**Saved data entries**
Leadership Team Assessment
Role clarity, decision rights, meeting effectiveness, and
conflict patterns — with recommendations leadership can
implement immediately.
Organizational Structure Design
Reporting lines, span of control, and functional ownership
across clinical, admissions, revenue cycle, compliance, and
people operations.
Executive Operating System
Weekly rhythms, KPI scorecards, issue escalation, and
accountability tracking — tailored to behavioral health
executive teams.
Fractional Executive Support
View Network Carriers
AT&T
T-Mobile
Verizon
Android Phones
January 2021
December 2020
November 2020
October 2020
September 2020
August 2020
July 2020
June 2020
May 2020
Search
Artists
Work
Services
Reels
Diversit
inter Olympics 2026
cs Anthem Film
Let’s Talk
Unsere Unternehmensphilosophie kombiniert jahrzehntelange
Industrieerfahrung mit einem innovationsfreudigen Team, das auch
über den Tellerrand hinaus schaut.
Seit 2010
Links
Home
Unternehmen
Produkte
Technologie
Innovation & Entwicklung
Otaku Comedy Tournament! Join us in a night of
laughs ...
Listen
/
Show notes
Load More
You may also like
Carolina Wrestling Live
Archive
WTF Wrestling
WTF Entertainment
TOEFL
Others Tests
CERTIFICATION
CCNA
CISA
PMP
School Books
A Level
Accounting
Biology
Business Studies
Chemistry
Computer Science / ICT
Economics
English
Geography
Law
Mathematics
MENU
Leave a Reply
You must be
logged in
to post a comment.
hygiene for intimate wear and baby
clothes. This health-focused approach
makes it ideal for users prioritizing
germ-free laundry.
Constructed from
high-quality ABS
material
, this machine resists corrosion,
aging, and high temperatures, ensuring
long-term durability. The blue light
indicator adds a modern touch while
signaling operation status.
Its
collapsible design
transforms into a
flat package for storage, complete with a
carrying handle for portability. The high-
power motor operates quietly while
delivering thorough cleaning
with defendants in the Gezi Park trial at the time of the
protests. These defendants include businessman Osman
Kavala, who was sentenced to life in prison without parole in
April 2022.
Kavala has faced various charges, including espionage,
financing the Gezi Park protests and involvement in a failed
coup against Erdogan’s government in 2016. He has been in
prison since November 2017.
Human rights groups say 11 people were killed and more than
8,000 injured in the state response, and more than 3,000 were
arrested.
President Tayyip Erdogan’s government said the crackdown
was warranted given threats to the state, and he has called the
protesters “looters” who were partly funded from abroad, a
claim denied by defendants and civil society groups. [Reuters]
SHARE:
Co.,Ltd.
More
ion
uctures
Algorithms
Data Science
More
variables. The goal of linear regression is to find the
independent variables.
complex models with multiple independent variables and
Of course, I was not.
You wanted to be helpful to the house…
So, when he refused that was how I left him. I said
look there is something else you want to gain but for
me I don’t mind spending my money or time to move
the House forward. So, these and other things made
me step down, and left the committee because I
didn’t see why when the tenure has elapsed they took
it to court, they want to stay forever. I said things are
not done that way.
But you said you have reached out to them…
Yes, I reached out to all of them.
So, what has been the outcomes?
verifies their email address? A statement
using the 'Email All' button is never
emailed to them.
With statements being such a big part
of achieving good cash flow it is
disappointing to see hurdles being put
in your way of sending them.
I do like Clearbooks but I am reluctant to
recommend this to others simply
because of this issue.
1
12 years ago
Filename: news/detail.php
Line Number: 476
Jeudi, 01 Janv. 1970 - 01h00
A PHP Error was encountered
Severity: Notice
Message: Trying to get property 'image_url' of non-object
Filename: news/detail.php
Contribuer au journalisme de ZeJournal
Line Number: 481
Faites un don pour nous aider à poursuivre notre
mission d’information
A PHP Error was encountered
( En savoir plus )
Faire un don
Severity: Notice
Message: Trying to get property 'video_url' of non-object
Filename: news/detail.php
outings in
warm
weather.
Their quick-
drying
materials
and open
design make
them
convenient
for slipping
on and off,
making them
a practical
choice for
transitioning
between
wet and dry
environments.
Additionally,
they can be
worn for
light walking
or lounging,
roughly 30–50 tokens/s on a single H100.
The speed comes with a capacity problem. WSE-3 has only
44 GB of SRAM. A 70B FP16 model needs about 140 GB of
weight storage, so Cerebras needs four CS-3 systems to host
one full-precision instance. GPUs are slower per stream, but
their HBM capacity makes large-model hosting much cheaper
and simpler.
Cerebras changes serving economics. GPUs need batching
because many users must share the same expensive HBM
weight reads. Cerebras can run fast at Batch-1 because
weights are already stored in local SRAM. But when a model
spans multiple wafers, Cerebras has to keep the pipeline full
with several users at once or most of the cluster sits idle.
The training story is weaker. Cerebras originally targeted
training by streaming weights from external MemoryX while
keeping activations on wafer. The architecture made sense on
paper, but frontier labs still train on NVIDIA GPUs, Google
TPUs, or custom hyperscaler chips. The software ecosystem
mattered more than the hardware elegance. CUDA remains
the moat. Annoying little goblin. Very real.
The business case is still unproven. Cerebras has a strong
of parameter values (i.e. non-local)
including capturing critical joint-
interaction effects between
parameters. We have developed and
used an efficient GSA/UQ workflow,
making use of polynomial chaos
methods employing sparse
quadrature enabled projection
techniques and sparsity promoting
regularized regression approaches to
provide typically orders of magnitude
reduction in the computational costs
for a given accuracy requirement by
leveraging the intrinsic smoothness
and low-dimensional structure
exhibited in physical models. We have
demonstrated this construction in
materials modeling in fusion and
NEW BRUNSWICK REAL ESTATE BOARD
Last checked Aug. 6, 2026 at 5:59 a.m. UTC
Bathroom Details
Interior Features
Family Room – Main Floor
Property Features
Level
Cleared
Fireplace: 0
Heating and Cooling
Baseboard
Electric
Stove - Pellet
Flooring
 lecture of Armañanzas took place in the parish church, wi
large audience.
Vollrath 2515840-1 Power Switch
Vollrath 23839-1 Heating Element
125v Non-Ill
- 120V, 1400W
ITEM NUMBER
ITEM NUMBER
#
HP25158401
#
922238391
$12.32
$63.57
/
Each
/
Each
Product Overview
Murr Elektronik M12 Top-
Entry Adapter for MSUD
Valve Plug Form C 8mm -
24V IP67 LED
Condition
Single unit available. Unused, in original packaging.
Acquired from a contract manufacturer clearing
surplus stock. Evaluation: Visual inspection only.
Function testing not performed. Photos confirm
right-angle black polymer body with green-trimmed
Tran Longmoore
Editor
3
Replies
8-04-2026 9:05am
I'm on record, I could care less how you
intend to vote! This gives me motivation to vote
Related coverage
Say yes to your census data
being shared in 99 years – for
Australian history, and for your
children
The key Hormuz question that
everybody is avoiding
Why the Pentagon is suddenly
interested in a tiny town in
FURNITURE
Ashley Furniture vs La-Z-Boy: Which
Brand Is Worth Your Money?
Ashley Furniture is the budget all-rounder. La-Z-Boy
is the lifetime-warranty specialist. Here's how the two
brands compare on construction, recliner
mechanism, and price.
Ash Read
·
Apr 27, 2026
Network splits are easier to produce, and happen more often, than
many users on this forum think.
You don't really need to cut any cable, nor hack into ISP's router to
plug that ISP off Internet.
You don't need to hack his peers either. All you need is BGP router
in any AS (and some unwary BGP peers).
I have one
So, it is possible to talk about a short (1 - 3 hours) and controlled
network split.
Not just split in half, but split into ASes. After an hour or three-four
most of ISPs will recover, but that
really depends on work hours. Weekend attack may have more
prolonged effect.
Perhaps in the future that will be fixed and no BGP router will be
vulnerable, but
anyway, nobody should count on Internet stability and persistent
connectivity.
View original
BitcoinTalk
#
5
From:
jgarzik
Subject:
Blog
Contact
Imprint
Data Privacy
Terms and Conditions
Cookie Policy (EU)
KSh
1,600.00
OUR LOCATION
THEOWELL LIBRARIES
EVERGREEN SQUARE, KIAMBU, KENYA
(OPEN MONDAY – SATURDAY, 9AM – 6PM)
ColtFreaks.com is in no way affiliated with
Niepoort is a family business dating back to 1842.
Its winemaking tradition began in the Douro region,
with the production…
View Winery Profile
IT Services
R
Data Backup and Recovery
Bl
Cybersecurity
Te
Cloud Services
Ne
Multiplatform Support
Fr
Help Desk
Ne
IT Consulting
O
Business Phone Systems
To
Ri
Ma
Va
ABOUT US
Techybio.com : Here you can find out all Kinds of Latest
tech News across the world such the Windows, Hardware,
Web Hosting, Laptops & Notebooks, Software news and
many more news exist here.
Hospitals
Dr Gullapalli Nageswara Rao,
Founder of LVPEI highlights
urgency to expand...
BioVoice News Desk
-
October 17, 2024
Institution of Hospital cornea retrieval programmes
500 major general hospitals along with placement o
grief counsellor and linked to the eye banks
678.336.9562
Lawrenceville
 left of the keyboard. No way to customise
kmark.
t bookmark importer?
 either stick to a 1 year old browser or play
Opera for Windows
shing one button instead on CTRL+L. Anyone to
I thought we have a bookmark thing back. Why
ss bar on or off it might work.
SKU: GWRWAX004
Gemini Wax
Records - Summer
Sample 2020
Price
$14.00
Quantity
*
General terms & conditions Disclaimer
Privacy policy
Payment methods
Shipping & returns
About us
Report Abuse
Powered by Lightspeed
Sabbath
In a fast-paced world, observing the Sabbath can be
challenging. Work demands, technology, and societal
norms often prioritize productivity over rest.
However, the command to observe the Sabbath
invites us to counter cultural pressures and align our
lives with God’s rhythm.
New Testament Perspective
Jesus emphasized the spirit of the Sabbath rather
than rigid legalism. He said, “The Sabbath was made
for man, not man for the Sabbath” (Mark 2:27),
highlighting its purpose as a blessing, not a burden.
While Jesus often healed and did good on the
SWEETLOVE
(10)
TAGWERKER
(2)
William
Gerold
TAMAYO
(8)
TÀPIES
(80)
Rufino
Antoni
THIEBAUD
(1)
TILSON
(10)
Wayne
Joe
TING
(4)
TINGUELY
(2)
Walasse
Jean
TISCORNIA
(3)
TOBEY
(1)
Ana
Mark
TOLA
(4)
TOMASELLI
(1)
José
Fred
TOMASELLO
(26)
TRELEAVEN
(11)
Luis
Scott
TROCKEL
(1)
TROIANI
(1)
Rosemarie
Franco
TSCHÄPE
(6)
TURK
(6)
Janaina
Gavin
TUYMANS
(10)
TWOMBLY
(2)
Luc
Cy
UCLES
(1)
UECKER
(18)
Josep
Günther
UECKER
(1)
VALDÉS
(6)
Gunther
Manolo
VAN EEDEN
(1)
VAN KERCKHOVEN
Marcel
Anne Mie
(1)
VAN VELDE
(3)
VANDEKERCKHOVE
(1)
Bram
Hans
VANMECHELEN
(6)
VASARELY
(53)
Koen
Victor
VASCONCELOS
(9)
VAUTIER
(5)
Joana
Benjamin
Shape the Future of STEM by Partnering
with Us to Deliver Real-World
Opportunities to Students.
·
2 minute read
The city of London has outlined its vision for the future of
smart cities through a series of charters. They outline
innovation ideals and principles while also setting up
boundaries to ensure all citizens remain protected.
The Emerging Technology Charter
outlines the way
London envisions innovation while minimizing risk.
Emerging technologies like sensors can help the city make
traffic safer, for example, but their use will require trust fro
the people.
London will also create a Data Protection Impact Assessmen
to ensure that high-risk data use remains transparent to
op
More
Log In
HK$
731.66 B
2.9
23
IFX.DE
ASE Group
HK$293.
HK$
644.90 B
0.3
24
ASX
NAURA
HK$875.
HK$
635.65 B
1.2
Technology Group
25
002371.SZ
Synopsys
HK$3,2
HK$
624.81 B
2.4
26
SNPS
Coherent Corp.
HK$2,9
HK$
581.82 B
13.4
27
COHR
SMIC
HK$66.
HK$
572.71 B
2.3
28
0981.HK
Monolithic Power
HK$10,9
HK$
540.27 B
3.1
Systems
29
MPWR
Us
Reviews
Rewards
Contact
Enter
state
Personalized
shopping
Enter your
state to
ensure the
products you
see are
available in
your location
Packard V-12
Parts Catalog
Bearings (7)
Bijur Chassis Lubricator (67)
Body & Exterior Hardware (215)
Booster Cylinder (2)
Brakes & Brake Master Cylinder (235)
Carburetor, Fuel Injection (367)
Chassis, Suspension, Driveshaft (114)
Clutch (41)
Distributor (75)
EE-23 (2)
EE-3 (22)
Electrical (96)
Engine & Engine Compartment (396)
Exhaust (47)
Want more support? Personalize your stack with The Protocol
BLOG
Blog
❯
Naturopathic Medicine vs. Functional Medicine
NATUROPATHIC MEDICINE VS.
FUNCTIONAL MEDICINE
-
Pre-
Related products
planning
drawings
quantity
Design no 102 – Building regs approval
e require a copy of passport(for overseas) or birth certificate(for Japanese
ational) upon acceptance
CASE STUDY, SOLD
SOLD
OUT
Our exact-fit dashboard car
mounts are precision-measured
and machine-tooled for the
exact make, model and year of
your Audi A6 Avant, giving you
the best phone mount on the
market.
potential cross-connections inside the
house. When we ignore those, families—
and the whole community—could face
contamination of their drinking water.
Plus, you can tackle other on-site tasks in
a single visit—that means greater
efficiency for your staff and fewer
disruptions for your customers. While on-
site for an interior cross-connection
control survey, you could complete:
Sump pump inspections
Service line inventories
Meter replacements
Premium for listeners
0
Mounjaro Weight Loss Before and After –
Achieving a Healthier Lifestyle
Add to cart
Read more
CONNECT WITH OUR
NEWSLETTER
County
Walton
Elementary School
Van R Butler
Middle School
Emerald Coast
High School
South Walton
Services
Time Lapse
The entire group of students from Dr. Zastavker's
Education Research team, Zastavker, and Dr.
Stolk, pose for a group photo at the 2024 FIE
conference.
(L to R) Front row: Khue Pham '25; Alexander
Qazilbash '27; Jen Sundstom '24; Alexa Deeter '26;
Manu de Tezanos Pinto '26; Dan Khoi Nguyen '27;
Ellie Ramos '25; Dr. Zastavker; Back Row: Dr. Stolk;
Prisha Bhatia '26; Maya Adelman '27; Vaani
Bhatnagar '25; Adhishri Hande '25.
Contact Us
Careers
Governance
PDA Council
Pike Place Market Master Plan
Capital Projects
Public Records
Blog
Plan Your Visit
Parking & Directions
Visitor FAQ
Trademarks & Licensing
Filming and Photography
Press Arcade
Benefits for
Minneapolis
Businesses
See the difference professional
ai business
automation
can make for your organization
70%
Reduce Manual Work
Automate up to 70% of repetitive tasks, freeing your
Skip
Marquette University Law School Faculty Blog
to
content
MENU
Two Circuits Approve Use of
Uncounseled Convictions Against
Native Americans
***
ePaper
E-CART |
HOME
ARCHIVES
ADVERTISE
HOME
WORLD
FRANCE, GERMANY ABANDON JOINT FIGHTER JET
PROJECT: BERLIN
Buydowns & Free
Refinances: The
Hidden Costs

**YOUR OBJECTIVE**
A count is needed of the lines in the entries that contain "like". Supply only that number.

**ANSWER SPACE**
3